(November 11, 2016 at 3:42 am)Aroura Wrote: I really want to hurt myself right now. Not kill,just hurt. It's a difficult urge to resist. Maybe talking about it will ease the desire.hmmm... nope. You live in one of the best places in the world! How can you be thinking that?
(November 11, 2016 at 3:42 am)Aroura Wrote: I'm a terrible person. I realm am. I'm a bad housekeeper and a bad wife. I fuck up everything. I lose my temper too often. My college degree is from I fucking TT, the one that just shut down for basically being an overpriced pay for an A. I'm stupid, my memory is actually damaged. I'm an utter coward. This isn't fishing for compliments. People who think I'm nice, well yeah I try, but deep down I'm a judgmental bitch. I think horrible thoughts, and I'm afraid of everything.Been there, done that...
meh.
(November 11, 2016 at 3:42 am)Aroura Wrote: I've done ok at staying out of this dark place for a while. Maybe just dipping my toes on now and then. But I am currently paddling around alone.

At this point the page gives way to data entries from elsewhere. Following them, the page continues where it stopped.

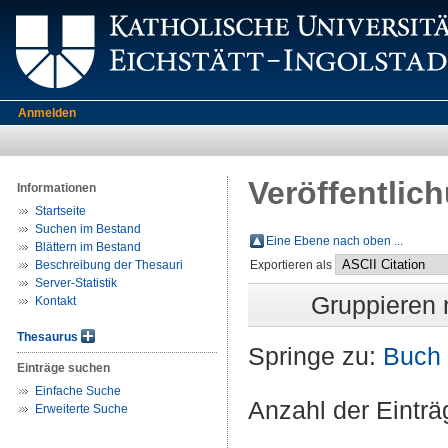
Anmelden
Veröffentlic
Informationen
Startseite
Suchen im Bestand
Eine Ebene nach oben ...
Blättern im Bestand
Beschreibung der Thesauri
Exportieren als
Server-Statistik
Gruppieren
Kontakt
Thesaurus
Springe zu:
Buch
Einträge suchen
Einfache Suche
Anzahl der Eintr
Erweiterte Suche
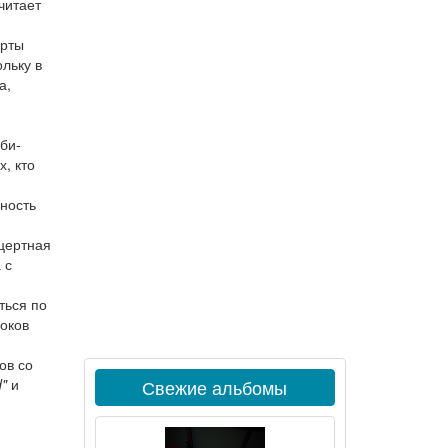
читает
ерты
льку в
а,
 би-
х, кто
ность
нцертная
 с
ться по
роков
ов со
d"
и
Свежие альбомы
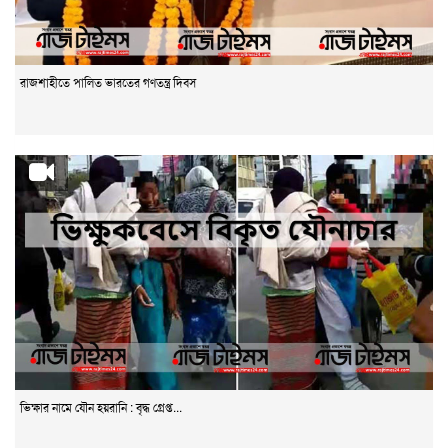
রাজশাহীতে পালিত ভারতের গণতন্ত্র দিবস
ভিক্ষার নামে যৌন হয়রানি : বৃদ্ধ গ্রেপ্ত...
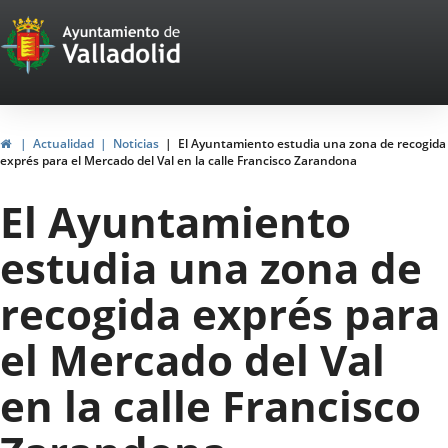
Portal
Saltar al contenido
Web
del
Ayuntamiento
Inicio
Actualidad
Noticias
El Ayuntamiento estudia una zona de recogida
exprés para el Mercado del Val en la calle Francisco Zarandona
de
El Ayuntamiento
Valladolid
estudia una zona de
recogida exprés para
el Mercado del Val
en la calle Francisco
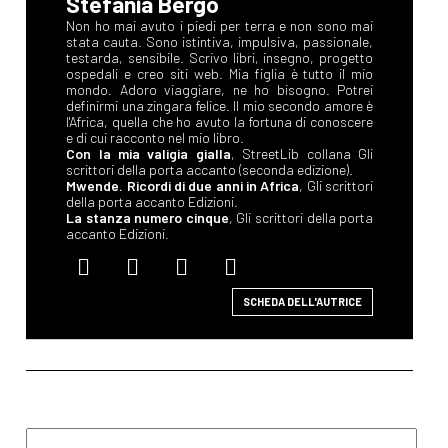
Stefania Bergo
Non ho mai avuto i piedi per terra e non sono mai
stata cauta. Sono istintiva, impulsiva, passionale,
testarda, sensibile. Scrivo libri, insegno, progetto
ospedali e creo siti web. Mia figlia è tutto il mio
mondo. Adoro viaggiare, ne ho bisogno. Potrei
definirmi una zingara felice. Il mio secondo amore è
l'Africa, quella che ho avuto la fortuna di conoscere
e di cui racconto nel mio libro.
Con la mia valigia gialla
, StreetLib collana Gli
scrittori della porta accanto (seconda edizione).
Mwende. Ricordi di due anni in Africa
, Gli scrittori
della porta accanto Edizioni.
La stanza numero cinque
, Gli scrittori della porta
accanto Edizioni.
SCHEDA DELL'AUTRICE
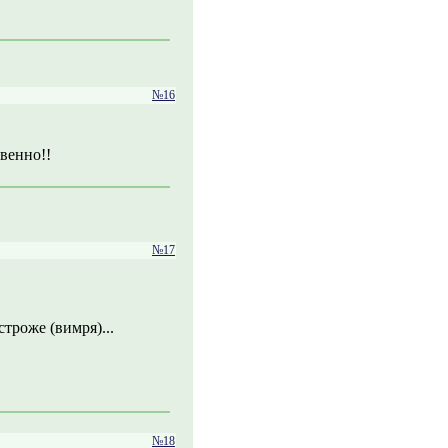
№16
венно!!
№17
троже (вимря)...
№18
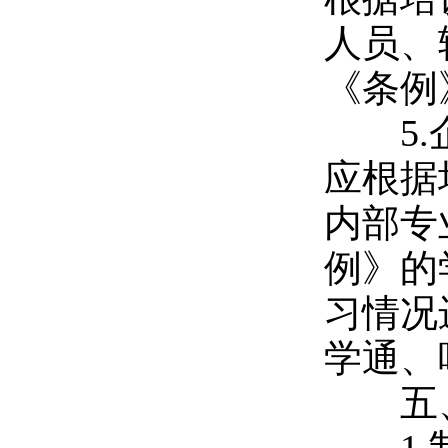
人员、
《条例
5.
应根据
内部专
例》的
习情况
学通、
五、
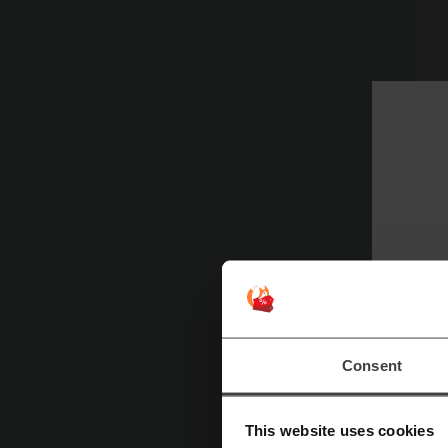
P
Consent
pr
ti
This website uses cookies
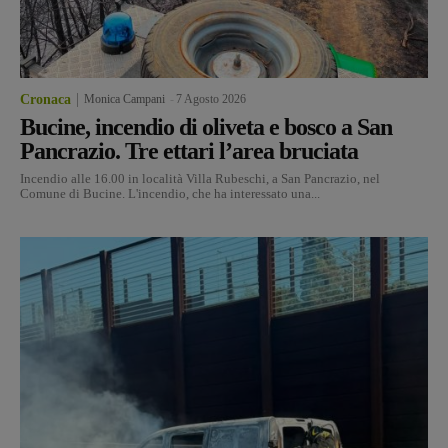
Cronaca
Monica Campani
-
7 Agosto 2026
Bucine, incendio di oliveta e bosco a San
Pancrazio. Tre ettari l’area bruciata
Incendio alle 16.00 in località Villa Rubeschi, a San Pancrazio, nel
Comune di Bucine. L'incendio, che ha interessato una...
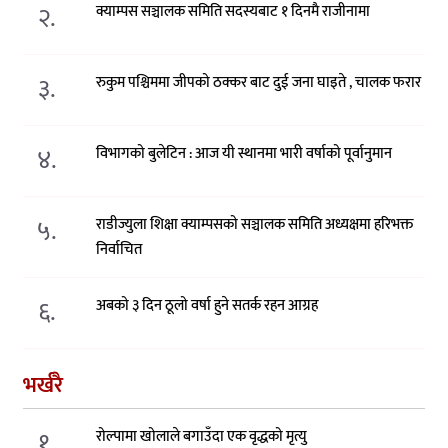
२.
क्याम्पस सञ्चालक समिति सदस्यबाट १ दिनमै राजीनामा
३.
रुकुम पश्चिममा जीपको ठक्कर बाट दुई जना घाइते , चालक फरार
४.
विभागको बुलेटिन : आज यी स्थानमा भारी वर्षाको पूर्वानुमान
५.
राडीज्युला शिक्षा क्याम्पसको सञ्चालक समिति अध्यक्षमा हरिभक्त
निर्वाचित
६.
अबको ३ दिन ठूलो वर्षा हुने सतर्क रहन आग्रह
भर्खरै
१.
रोल्पामा खोलाले बगाउँदा एक वृद्धको मृत्यु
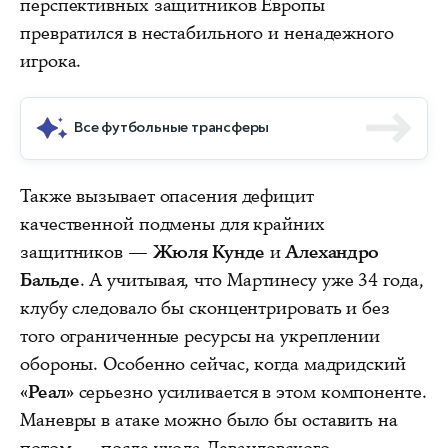
перспективных защитников Европы
превратился в нестабильного и ненадежного
игрока.
Все футбольные трансферы
Также вызывает опасения дефицит
качественной подмены для крайних
защитников —
Жюля Кунде
и
Алехандро
Бальде
. А учитывая, что Мартинесу уже 34 года,
клубу следовало бы сконцентрировать и без
того ограниченные ресурсы на укреплении
обороны. Особенно сейчас, когда мадридский
«Реал»
серьезно усиливается в этом компоненте.
Маневры в атаке можно было бы оставить на
потом — после ухода Левандовского.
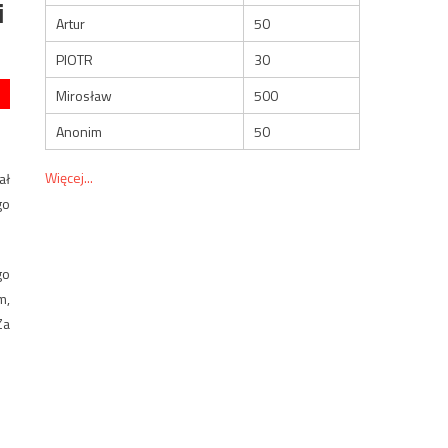
i
Artur
50
PIOTR
30
Mirosław
500
Anonim
50
Więcej...
ał
go
go
m,
Za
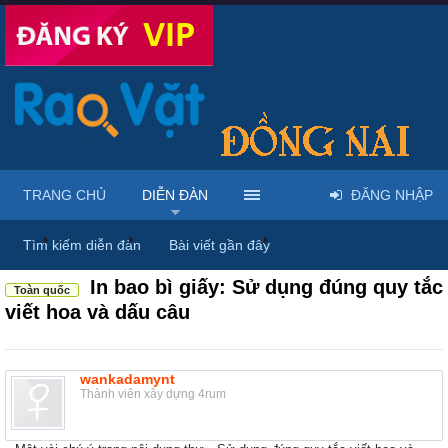
TRANG CHỦ
DIỄN ĐÀN
ĐĂNG NHẬP
...
Diễn đàn
Thảo luận chung
Thùng rác
Tìm kiếm diễn đàn
Bài viết gần đây
In bao bì giấy: Sử dụng đúng quy tắc
Toàn quốc
viết hoa và dấu câu
wankadamynt
Thành viên xây dựng 4rum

Clearly something went wrong at some point in time...
Can you think back to that point and try to restore things as they were?
yeah, yeah... bad memory... my memory sucks, too... still, people think I'm smart... poor deluded people -.-'
(November 11, 2016 at 3:42 am)Aroura Wrote: And now im empty. Thanks for reading my emo baby pitty party. Just knowing im needy enough to hit post instead of just deleting this fucked up bitch fest makes me even angrier. I'll probably delete it tomorrow, but for now I need to say it. Like throwing up when you're sick, I needed to purge this poison out.
So, now im empty and going to sleep. I hope.
HAHAHA, now that I've quoted it, it's stuck on the interwebz forever!
(hehe... I'm so evil!)
So... what do you mean by "Nerd Extraordinaire"?